**Problem to work on:**
Starting with the first line and ending with the line that holds "cotação e garanta a tranquilidade de saber", repeat the material exactly.

**Available data:**
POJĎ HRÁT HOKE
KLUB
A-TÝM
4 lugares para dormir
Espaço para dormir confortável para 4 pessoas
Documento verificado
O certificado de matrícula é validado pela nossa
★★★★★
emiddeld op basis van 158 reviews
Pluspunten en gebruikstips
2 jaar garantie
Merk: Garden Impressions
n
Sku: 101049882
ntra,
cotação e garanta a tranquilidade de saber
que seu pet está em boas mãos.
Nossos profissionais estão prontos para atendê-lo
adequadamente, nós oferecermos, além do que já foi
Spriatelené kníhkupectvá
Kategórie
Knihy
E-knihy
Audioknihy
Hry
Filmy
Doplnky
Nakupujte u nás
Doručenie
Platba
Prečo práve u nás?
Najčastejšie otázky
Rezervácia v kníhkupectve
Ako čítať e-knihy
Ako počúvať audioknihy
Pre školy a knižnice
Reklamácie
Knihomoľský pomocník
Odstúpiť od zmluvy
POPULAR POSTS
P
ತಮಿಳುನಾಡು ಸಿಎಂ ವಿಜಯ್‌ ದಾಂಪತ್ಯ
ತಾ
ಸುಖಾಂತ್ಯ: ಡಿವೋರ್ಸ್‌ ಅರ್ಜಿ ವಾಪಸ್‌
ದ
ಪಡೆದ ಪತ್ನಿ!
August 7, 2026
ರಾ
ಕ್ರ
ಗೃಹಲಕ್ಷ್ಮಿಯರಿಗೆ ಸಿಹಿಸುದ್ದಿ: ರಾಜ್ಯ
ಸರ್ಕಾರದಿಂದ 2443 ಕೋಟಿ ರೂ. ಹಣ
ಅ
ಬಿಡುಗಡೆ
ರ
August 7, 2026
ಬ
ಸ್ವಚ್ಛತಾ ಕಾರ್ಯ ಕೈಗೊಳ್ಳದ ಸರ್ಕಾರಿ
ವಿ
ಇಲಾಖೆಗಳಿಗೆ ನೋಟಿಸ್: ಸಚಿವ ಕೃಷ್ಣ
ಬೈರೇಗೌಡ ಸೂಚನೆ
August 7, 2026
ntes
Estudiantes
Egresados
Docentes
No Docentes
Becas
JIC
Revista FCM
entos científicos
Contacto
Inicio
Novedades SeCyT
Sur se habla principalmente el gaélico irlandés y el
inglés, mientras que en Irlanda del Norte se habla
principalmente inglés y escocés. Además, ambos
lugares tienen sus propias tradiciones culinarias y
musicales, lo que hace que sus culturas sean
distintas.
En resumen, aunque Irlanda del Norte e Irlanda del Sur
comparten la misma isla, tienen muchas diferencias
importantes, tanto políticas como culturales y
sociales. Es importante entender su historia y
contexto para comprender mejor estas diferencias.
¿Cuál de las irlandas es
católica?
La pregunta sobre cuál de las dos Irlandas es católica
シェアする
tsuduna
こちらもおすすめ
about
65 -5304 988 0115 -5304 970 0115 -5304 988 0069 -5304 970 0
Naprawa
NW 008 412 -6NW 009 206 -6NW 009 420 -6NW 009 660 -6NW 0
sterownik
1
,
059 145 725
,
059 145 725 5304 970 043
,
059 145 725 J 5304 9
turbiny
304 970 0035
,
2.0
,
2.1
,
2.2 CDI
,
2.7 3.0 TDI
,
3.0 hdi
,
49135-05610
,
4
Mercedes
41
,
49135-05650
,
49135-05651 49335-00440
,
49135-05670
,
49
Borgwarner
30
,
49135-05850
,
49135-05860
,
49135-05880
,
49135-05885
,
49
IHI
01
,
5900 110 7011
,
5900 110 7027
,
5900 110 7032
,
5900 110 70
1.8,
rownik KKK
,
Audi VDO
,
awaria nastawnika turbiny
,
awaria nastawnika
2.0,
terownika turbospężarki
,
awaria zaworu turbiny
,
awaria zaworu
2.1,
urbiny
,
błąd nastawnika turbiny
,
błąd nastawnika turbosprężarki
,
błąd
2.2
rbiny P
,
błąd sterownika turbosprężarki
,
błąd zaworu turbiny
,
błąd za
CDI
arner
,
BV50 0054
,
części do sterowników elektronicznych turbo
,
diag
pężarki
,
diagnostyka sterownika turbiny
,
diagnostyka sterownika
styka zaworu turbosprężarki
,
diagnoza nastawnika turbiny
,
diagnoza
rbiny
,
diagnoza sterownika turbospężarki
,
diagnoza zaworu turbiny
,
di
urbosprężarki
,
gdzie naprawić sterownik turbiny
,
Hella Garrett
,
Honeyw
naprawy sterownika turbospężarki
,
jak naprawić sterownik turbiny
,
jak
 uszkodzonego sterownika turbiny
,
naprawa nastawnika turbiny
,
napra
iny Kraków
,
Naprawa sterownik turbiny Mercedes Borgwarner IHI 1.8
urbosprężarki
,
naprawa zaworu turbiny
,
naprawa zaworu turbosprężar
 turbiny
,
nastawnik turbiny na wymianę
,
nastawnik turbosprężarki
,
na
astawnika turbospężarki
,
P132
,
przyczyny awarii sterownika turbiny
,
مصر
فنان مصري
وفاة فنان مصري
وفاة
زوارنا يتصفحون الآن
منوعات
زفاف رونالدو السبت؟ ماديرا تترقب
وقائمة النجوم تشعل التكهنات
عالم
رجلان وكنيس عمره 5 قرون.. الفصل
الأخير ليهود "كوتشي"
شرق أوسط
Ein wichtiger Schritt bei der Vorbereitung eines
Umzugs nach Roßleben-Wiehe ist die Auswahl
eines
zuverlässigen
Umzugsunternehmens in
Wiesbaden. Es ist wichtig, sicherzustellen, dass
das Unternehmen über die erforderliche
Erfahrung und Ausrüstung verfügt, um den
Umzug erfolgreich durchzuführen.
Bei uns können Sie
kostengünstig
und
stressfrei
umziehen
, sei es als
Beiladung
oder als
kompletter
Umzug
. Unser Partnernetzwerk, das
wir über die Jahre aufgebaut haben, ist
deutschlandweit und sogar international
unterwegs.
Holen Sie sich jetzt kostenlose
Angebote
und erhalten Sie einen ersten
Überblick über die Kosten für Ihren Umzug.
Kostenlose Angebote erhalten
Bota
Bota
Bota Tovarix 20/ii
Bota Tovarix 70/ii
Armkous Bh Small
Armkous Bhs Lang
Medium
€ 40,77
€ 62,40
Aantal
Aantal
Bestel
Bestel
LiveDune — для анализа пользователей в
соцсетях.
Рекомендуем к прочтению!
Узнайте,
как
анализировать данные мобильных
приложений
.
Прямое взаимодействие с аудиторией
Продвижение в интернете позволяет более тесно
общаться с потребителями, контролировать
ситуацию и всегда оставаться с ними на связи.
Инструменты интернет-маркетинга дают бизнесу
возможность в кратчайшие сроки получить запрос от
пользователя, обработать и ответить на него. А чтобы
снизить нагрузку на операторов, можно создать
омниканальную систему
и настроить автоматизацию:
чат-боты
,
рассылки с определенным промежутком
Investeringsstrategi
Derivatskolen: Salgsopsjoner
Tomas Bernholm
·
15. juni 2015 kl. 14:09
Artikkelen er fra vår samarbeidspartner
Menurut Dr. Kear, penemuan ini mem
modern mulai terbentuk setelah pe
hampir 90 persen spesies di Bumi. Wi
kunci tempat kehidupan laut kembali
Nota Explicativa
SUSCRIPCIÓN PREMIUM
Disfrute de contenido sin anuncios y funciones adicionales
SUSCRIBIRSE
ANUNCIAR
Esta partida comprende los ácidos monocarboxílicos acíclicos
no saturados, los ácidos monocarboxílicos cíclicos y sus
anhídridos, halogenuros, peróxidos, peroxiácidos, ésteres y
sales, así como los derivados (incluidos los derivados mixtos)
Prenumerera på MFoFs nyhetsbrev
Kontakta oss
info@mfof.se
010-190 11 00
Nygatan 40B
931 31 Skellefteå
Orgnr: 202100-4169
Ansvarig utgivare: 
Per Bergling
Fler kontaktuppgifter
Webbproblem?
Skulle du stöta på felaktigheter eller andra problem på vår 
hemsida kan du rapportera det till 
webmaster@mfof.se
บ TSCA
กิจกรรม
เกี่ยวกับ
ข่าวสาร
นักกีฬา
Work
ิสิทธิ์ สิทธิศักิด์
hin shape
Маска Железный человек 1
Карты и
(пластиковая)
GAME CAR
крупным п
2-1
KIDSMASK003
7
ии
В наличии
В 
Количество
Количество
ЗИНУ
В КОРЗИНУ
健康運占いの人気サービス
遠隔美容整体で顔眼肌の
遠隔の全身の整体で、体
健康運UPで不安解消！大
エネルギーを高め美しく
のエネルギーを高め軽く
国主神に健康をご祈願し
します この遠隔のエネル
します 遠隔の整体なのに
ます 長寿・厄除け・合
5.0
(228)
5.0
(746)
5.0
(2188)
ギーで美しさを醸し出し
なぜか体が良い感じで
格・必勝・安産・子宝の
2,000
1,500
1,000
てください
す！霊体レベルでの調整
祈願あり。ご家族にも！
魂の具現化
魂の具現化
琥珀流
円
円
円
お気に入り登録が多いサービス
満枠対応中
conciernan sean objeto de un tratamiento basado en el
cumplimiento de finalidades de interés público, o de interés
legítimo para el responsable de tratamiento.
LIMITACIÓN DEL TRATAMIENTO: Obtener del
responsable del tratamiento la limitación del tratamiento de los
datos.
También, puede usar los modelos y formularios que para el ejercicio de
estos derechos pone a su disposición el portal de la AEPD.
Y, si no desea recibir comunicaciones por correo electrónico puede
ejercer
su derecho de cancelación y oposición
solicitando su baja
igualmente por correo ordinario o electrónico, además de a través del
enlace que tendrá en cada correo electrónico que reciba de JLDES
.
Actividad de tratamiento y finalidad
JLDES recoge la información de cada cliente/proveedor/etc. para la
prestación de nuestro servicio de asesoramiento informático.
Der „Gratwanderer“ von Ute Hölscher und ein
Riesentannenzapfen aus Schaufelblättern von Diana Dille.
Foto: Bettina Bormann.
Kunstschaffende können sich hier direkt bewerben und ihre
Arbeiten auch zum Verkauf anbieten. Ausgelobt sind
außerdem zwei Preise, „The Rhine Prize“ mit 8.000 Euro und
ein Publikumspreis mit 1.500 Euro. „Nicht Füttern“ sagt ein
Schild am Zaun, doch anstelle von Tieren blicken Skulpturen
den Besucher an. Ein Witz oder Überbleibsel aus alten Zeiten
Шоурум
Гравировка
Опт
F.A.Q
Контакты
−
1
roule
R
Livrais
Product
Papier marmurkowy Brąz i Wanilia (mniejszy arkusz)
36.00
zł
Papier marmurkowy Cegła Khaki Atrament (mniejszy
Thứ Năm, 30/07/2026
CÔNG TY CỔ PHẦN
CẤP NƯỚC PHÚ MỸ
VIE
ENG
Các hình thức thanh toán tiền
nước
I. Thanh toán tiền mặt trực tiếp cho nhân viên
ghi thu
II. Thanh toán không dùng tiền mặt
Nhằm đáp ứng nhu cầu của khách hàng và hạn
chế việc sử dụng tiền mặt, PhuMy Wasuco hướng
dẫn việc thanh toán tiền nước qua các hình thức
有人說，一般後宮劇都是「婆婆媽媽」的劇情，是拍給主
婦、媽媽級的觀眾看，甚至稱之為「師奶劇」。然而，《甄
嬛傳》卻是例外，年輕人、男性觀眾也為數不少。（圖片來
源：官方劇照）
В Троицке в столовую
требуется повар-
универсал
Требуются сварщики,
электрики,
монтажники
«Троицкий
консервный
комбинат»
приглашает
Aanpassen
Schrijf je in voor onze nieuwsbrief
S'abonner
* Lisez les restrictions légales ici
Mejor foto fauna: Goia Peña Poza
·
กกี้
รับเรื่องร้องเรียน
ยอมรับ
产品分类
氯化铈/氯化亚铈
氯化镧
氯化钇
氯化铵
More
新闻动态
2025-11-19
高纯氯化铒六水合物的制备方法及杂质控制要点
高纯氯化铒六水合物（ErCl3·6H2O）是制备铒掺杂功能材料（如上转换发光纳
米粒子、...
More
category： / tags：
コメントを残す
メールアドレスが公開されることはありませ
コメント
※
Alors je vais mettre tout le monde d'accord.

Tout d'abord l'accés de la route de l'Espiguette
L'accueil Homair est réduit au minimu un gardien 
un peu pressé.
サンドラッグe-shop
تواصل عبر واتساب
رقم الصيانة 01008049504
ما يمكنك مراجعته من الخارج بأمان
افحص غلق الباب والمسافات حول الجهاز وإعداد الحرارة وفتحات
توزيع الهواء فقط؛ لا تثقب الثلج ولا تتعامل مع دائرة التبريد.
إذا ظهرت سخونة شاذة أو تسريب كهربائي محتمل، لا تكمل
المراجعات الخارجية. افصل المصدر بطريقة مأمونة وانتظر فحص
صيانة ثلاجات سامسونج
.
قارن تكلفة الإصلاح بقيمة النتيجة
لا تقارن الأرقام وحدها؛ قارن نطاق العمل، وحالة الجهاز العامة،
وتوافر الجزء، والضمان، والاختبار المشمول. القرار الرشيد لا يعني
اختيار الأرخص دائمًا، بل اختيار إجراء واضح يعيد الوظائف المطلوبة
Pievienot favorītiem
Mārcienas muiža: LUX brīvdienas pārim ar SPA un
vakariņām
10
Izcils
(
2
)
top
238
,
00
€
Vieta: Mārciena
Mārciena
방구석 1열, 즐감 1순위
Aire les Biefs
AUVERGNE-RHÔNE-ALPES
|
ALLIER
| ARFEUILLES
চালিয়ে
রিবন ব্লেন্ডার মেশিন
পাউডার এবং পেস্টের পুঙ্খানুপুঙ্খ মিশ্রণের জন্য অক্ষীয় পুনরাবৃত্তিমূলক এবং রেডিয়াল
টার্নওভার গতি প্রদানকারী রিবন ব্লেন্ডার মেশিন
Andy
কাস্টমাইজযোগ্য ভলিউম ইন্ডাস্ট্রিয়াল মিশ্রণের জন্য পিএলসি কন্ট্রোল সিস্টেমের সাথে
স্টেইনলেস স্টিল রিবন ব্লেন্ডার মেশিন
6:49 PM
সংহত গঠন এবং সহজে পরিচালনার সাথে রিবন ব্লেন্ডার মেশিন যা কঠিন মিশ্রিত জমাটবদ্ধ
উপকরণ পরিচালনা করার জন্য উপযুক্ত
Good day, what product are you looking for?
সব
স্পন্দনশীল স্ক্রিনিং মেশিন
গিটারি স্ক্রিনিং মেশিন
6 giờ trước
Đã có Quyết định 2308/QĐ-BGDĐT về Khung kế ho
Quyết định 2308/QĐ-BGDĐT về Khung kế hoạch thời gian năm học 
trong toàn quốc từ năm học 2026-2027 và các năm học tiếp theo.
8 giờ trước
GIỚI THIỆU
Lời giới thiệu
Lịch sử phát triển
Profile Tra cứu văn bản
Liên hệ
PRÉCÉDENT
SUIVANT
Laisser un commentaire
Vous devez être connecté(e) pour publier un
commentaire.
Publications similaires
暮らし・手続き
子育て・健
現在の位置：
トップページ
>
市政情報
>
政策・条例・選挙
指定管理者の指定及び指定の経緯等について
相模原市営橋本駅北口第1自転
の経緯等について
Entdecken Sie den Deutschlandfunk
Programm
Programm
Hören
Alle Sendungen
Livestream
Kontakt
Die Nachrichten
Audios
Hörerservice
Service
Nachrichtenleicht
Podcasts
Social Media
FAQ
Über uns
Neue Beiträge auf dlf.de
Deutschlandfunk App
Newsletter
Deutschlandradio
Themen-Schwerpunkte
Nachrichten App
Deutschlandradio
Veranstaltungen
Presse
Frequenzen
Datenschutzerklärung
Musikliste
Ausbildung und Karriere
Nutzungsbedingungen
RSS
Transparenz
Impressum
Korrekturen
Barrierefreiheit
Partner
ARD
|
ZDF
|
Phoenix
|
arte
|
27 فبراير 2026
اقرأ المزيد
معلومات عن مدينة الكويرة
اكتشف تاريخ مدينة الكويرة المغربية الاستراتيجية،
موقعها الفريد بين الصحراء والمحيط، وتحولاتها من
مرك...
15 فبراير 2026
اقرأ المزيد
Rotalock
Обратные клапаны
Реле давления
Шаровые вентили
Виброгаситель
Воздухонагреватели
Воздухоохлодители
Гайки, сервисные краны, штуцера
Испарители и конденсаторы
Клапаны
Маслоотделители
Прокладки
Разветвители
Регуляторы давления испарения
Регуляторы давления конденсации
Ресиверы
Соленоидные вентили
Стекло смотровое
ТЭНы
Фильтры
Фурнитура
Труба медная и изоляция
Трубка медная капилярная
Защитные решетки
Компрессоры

**Your solution:**
POJĎ HRÁT HOKE
KLUB
A-TÝM
4 lugares para dormir
Espaço para dormir confortável para 4 pessoas
Documento verificado
O certificado de matrícula é validado pela nossa
★★★★★
emiddeld op basis van 158 reviews
Pluspunten en gebruikstips
2 jaar garantie
Merk: Garden Impressions
n
Sku: 101049882
ntra,
cotação e garanta a tranquilidade de saber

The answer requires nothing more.